- [EXERCISE DIRECTIONS]:
After finding the line with "Give me the", restate it and each remaining line of the material word for word, omitting every picture.

- [SUPPLIED DATA]:
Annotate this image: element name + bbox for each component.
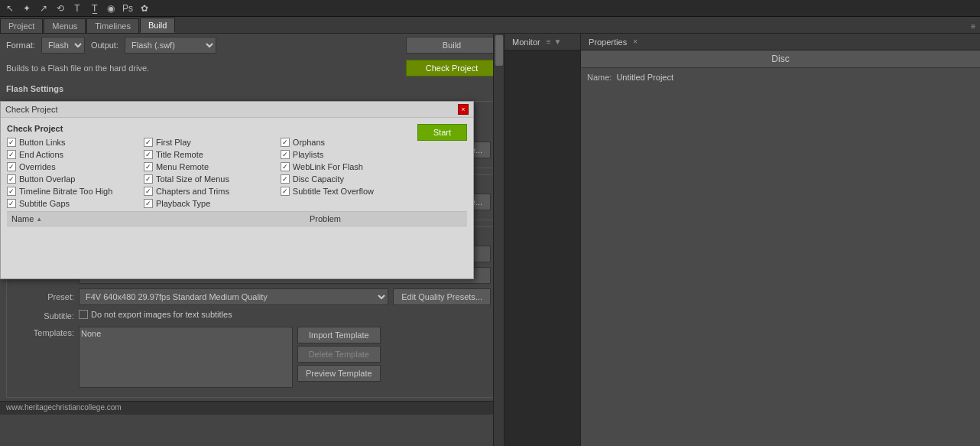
tab-project[interactable]: Project: [0, 18, 43, 33]
monitor-tab-icon[interactable]: ▼: [553, 36, 563, 47]
properties-tab[interactable]: Properties: [584, 36, 631, 48]
flower-icon[interactable]: ✿: [138, 2, 151, 15]
check-first-play-cb[interactable]: ✓: [144, 138, 153, 147]
check-overrides-label: Overrides: [19, 162, 56, 171]
delete-template-button[interactable]: Delete Template: [297, 346, 381, 363]
check-button-overlap-cb[interactable]: ✓: [7, 174, 16, 184]
properties-panel: Properties × Disc Name: Untitled Project: [581, 34, 980, 446]
subtitle-text: Do not export images for text subtitles: [91, 310, 232, 319]
text-underline-icon[interactable]: T̲: [87, 2, 101, 15]
properties-name-value: Untitled Project: [616, 73, 673, 82]
footer-url: www.heritagechristiancollege.com: [6, 403, 122, 412]
check-weblink-label: WebLink For Flash: [293, 162, 363, 171]
check-button-overlap-label: Button Overlap: [19, 174, 75, 184]
check-subtitle-overflow-label: Subtitle Text Overflow: [293, 187, 374, 196]
start-button[interactable]: Start: [417, 124, 467, 141]
monitor-menu-icon[interactable]: ≡: [545, 36, 553, 47]
check-first-play: ✓ First Play: [144, 138, 274, 147]
templates-row: Templates: None Import Template Delete T…: [13, 327, 491, 388]
preset-row: Preset: F4V 640x480 29.97fps Standard Me…: [13, 288, 491, 305]
scrollbar[interactable]: [493, 34, 504, 446]
flash-settings-label: Flash Settings: [0, 80, 504, 98]
check-weblink-cb[interactable]: ✓: [281, 162, 290, 171]
check-playback-type-cb[interactable]: ✓: [144, 199, 153, 208]
check-subtitle-gaps-cb[interactable]: ✓: [7, 199, 16, 208]
right-area: Monitor ≡ ▼ Properties × Disc Name: Unti…: [505, 34, 980, 446]
check-timeline-bitrate: ✓ Timeline Bitrate Too High: [7, 187, 138, 196]
check-timeline-bitrate-cb[interactable]: ✓: [7, 187, 16, 196]
check-menu-remote: ✓ Menu Remote: [144, 162, 274, 171]
check-total-size: ✓ Total Size of Menus: [144, 174, 274, 184]
check-timeline-bitrate-label: Timeline Bitrate Too High: [19, 187, 112, 196]
text-icon[interactable]: T: [70, 2, 84, 15]
rotate-icon[interactable]: ⟲: [54, 2, 67, 15]
modal-btn-area: Start: [417, 124, 467, 141]
check-orphans: ✓ Orphans: [281, 138, 411, 147]
check-grid: ✓ Button Links ✓ First Play ✓ Orphans: [7, 138, 411, 208]
check-total-size-cb[interactable]: ✓: [144, 174, 153, 184]
output-label: Output:: [91, 41, 118, 50]
check-project-modal: Check Project × Check Project ✓ Button L…: [0, 101, 474, 279]
main-tab-bar: Project Menus Timelines Build ≡: [0, 17, 980, 34]
check-subtitle-gaps-label: Subtitle Gaps: [19, 199, 70, 208]
modal-close-button[interactable]: ×: [458, 104, 469, 115]
preset-select[interactable]: F4V 640x480 29.97fps Standard Medium Qua…: [79, 288, 388, 305]
check-menu-remote-label: Menu Remote: [156, 162, 209, 171]
preview-template-button[interactable]: Preview Template: [297, 365, 381, 382]
check-chapters-trims-cb[interactable]: ✓: [144, 187, 153, 196]
results-header: Name ▲ Problem: [7, 212, 467, 226]
templates-none: None: [81, 329, 101, 338]
tab-timelines[interactable]: Timelines: [86, 18, 139, 33]
check-button-links: ✓ Button Links: [7, 138, 138, 147]
check-title-remote: ✓ Title Remote: [144, 150, 274, 159]
check-project-button[interactable]: Check Project: [406, 60, 498, 77]
monitor-tab-bar: Monitor ≡ ▼: [505, 34, 580, 50]
tab-build[interactable]: Build: [140, 18, 175, 33]
arrow-icon[interactable]: ↗: [37, 2, 50, 15]
format-select[interactable]: Flash: [41, 37, 85, 54]
build-button[interactable]: Build: [406, 37, 498, 54]
subtitle-checkbox-row: Do not export images for text subtitles: [79, 310, 232, 319]
output-select[interactable]: Flash (.swf): [125, 37, 216, 54]
tab-menu-icon[interactable]: ≡: [966, 20, 980, 33]
tab-menus[interactable]: Menus: [44, 18, 86, 33]
check-disc-capacity-cb[interactable]: ✓: [281, 174, 290, 184]
import-template-button[interactable]: Import Template: [297, 327, 381, 343]
results-name-col[interactable]: Name ▲: [11, 214, 310, 223]
templates-buttons: Import Template Delete Template Preview …: [297, 327, 381, 382]
properties-close[interactable]: ×: [633, 37, 638, 46]
check-orphans-cb[interactable]: ✓: [281, 138, 290, 147]
check-title-remote-cb[interactable]: ✓: [144, 150, 153, 159]
check-button-links-cb[interactable]: ✓: [7, 138, 16, 147]
info-text: Builds to a Flash file on the hard drive…: [6, 63, 149, 73]
check-title-remote-label: Title Remote: [156, 150, 203, 159]
modal-body: Check Project ✓ Button Links ✓ First Pla…: [1, 118, 473, 278]
results-table: Name ▲ Problem: [7, 211, 467, 272]
ps-icon[interactable]: Ps: [121, 2, 135, 15]
check-menu-remote-cb[interactable]: ✓: [144, 162, 153, 171]
check-subtitle-gaps: ✓ Subtitle Gaps: [7, 199, 138, 208]
templates-list[interactable]: None: [79, 327, 293, 388]
check-playlists-cb[interactable]: ✓: [281, 150, 290, 159]
check-first-play-label: First Play: [156, 138, 191, 147]
format-toolbar: Format: Flash Output: Flash (.swf) Build: [0, 34, 504, 57]
circle-icon[interactable]: ◉: [104, 2, 118, 15]
subtitle-checkbox[interactable]: [79, 310, 88, 319]
preset-label: Preset:: [13, 292, 74, 301]
check-overrides-cb[interactable]: ✓: [7, 162, 16, 171]
select-icon[interactable]: ↖: [3, 2, 17, 15]
templates-label: Templates:: [13, 327, 74, 337]
check-chapters-trims: ✓ Chapters and Trims: [144, 187, 274, 196]
edit-quality-button[interactable]: Edit Quality Presets...: [393, 288, 491, 305]
results-name-label: Name: [11, 214, 34, 223]
check-end-actions-cb[interactable]: ✓: [7, 150, 16, 159]
sort-arrow-icon: ▲: [36, 216, 42, 223]
scrollbar-thumb[interactable]: [495, 35, 503, 66]
check-playback-type-label: Playback Type: [156, 199, 210, 208]
results-problem-col[interactable]: Problem: [310, 214, 462, 223]
subtitle-row: Subtitle: Do not export images for text …: [13, 310, 491, 322]
check-subtitle-overflow-cb[interactable]: ✓: [281, 187, 290, 196]
modal-titlebar: Check Project ×: [1, 102, 473, 118]
star-icon[interactable]: ✦: [20, 2, 34, 15]
monitor-tab[interactable]: Monitor: [508, 36, 545, 48]
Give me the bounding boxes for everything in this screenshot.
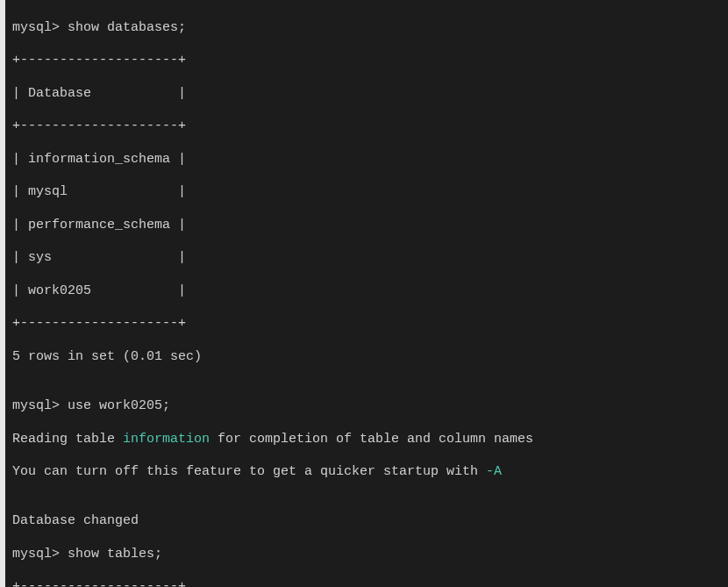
sql-command: show tables; xyxy=(68,547,162,562)
table-row: | work0205 | xyxy=(12,283,721,300)
cmd-show-databases: mysql> show databases; xyxy=(12,20,721,37)
sql-command: use work0205; xyxy=(68,398,170,413)
table-border: +--------------------+ xyxy=(12,118,721,135)
table-row: | information_schema | xyxy=(12,152,721,168)
table-border: +--------------------+ xyxy=(12,53,721,69)
mysql-prompt: mysql> xyxy=(12,20,68,35)
mysql-prompt: mysql> xyxy=(12,547,68,562)
sql-command: show databases; xyxy=(68,20,186,35)
cmd-use-database: mysql> use work0205; xyxy=(12,398,721,415)
table-border: +--------------------+ xyxy=(12,316,721,333)
status-line: Database changed xyxy=(12,513,721,530)
table-row: | performance_schema | xyxy=(12,218,721,234)
highlighted-flag: -A xyxy=(486,464,502,479)
cmd-show-tables: mysql> show tables; xyxy=(12,547,721,563)
info-line: You can turn off this feature to get a q… xyxy=(12,464,721,481)
info-line: Reading table information for completion… xyxy=(12,432,721,448)
result-summary: 5 rows in set (0.01 sec) xyxy=(12,349,721,366)
mysql-prompt: mysql> xyxy=(12,398,68,413)
table-row: | sys | xyxy=(12,250,721,267)
table-row: | mysql | xyxy=(12,184,721,201)
table-border: +--------------------+ xyxy=(12,579,721,587)
terminal-output[interactable]: mysql> show databases; +----------------… xyxy=(0,0,728,587)
highlighted-word: information xyxy=(123,432,210,447)
table-header: | Database | xyxy=(12,86,721,103)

- [EXERCISE ANSWER]:
Give me the bounding boxes for everything in this screenshot.
sql-command: show tables; xyxy=(68,547,162,562)
table-row: | work0205 | xyxy=(12,283,721,300)
cmd-show-databases: mysql> show databases; xyxy=(12,20,721,37)
sql-command: use work0205; xyxy=(68,398,170,413)
table-border: +--------------------+ xyxy=(12,118,721,135)
table-row: | information_schema | xyxy=(12,152,721,168)
table-border: +--------------------+ xyxy=(12,53,721,69)
mysql-prompt: mysql> xyxy=(12,20,68,35)
mysql-prompt: mysql> xyxy=(12,547,68,562)
sql-command: show databases; xyxy=(68,20,186,35)
cmd-use-database: mysql> use work0205; xyxy=(12,398,721,415)
table-border: +--------------------+ xyxy=(12,316,721,333)
status-line: Database changed xyxy=(12,513,721,530)
table-row: | performance_schema | xyxy=(12,218,721,234)
highlighted-flag: -A xyxy=(486,464,502,479)
cmd-show-tables: mysql> show tables; xyxy=(12,547,721,563)
info-line: You can turn off this feature to get a q… xyxy=(12,464,721,481)
info-line: Reading table information for completion… xyxy=(12,432,721,448)
result-summary: 5 rows in set (0.01 sec) xyxy=(12,349,721,366)
mysql-prompt: mysql> xyxy=(12,398,68,413)
table-row: | sys | xyxy=(12,250,721,267)
table-row: | mysql | xyxy=(12,184,721,201)
table-border: +--------------------+ xyxy=(12,579,721,587)
terminal-output[interactable]: mysql> show databases; +----------------… xyxy=(0,0,728,587)
highlighted-word: information xyxy=(123,432,210,447)
table-header: | Database | xyxy=(12,86,721,103)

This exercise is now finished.